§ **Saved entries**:
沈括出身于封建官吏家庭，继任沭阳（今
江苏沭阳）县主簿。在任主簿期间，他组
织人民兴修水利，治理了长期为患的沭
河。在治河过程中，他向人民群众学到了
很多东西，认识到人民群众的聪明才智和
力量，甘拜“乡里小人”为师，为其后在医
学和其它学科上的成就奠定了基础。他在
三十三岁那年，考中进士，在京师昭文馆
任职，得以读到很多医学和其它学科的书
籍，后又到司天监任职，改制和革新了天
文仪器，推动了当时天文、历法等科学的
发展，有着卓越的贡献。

---

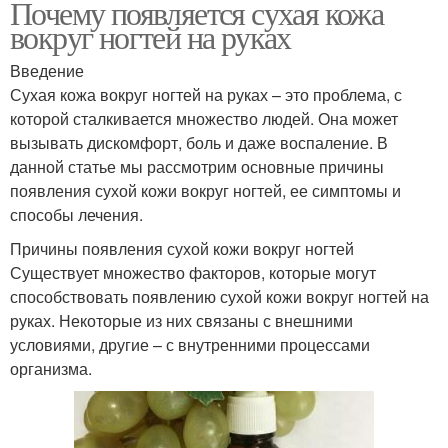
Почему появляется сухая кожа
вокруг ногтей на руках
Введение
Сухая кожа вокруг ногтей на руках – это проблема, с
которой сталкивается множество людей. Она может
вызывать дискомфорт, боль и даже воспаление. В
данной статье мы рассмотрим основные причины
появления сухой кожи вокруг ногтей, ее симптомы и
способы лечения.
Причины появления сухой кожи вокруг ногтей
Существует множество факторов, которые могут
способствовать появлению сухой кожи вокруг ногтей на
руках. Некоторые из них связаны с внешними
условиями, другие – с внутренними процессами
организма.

§ **Task to carry out**: Of the entries above, transcribe exactly those lines that fall between the line containing "三十三岁那年，考中进士，在京师昭文馆" and the line containing "发展，有着卓越的贡献。", together with those two lines.

§ **Output for this exercise**:
三十三岁那年，考中进士，在京师昭文馆
任职，得以读到很多医学和其它学科的书
籍，后又到司天监任职，改制和革新了天
文仪器，推动了当时天文、历法等科学的
发展，有着卓越的贡献。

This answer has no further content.